PROBLEM TO WORK ON
Copy the lines below that contain "Núria".

SOURCE RECORDS
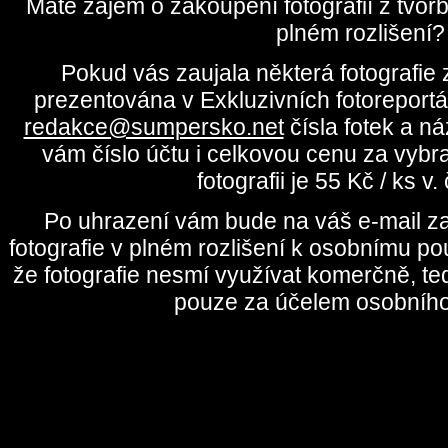
Máte zájem o zakoupení fotografií z tvo
plném rozlišení?
Pokud vás zaujala některá fotografie z
prezentována v Exkluzivních fotoreportá
redakce@sumpersko.net
čísla fotek a n
vám číslo účtu i celkovou cenu za vybr
fotografii je 55 Kč / ks v
Po uhrazení vám bude na váš e-mail za
fotografie v plném rozlišení k osobnímu pou
že fotografie nesmí využívat komerčně, te
pouze za účelem osobního 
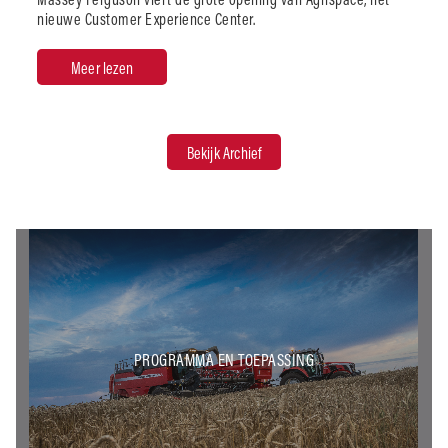
nieuwe Customer Experience Center.
Meer lezen
Bekijk Archief
PROGRAMMA EN TOEPASSING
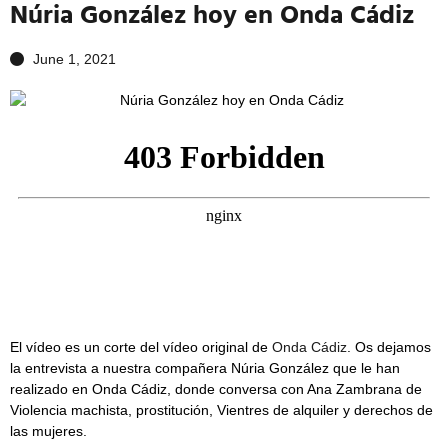
Núria González hoy en Onda Cádiz
June 1, 2021
El vídeo es un corte del vídeo original de
Onda Cádiz
. Os dejamos
la entrevista a nuestra compañera Núria González que le han
realizado en Onda Cádiz, donde conversa con Ana Zambrana de
Violencia machista, prostitución, Vientres de alquiler y derechos de
las mujeres.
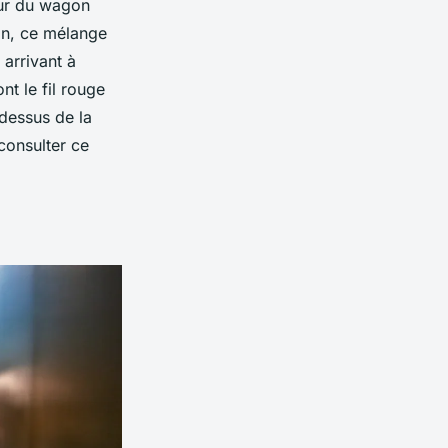
eur du wagon
ion, ce mélange
arrivant à
ont le fil rouge
dessus de la
 consulter ce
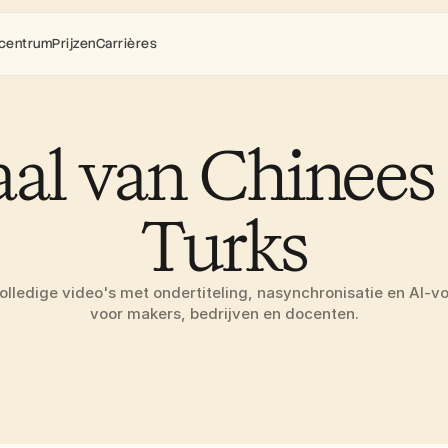
centrum
Prijzen
Carrières
aal van Chinees 
Turks
volledige video's met ondertiteling, nasynchronisatie en AI-vo
voor makers, bedrijven en docenten.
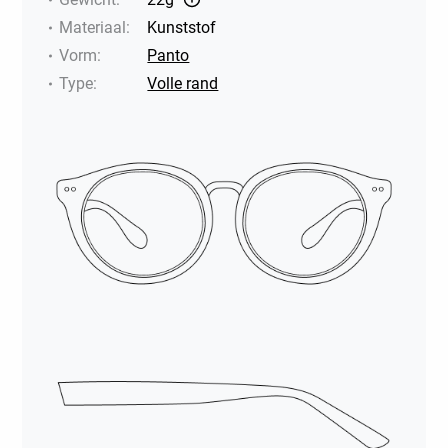
Materiaal
:
Kunststof
Vorm
:
Panto
Type
:
Volle rand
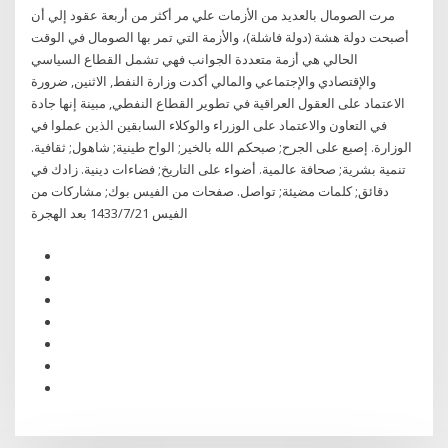
مرت الصومال بالعديد من الأزمات علي مر أكثر من أربعة عقود إلي أن
أصبحت دولة هشة (دولة فاشلة)، والأزمة التي تمر بها الصومال في الوقت
الحالي هي أزمة متعددة الجوانب فهي تشمل القطاع السياسي
والإقتصادي والإجتماعي والمالي أكدت وزارة النفط, الاثنين, ضرورة
الاعتماد على العقول العراقية في تطوير القطاع النفطي, مبينة إنها جادة
في التعاون والاعتماد على الوزراء والوكلاء السابقين الذين عملوا في
الوزارة. إصبع على الجرح; صبحكم الله بالخير; الواح طينية; شاهول; ثقافية.
تنمية بشرية; صحافة عالمية. أضواء على التاريخ; فضاءات دينية. زادك في
دقائق; كلمات مضيئة; تواصل. صفحات من الفيس بوك; مشاركات من
الفيس 21‏‏/7‏‏/1433 بعد الهجرة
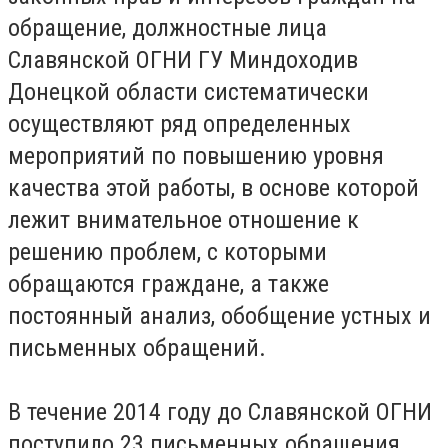
обращение, должностные лица
Славянской ОГНИ ГУ Миндоходив
Донецкой области систематически
осуществляют ряд определенных
мероприятий по повышению уровня
качества этой работы, в основе которой
лежит внимательное отношение к
решению проблем, с которыми
обращаются граждане, а также
постоянный анализ, обобщение устных и
письменных обращений.
В течение 2014 году до Славянской ОГНИ
поступило 23 письменных обращения,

EXERCISE RESULT
Núria González hoy en Onda Cádiz
la entrevista a nuestra compañera Núria González que le han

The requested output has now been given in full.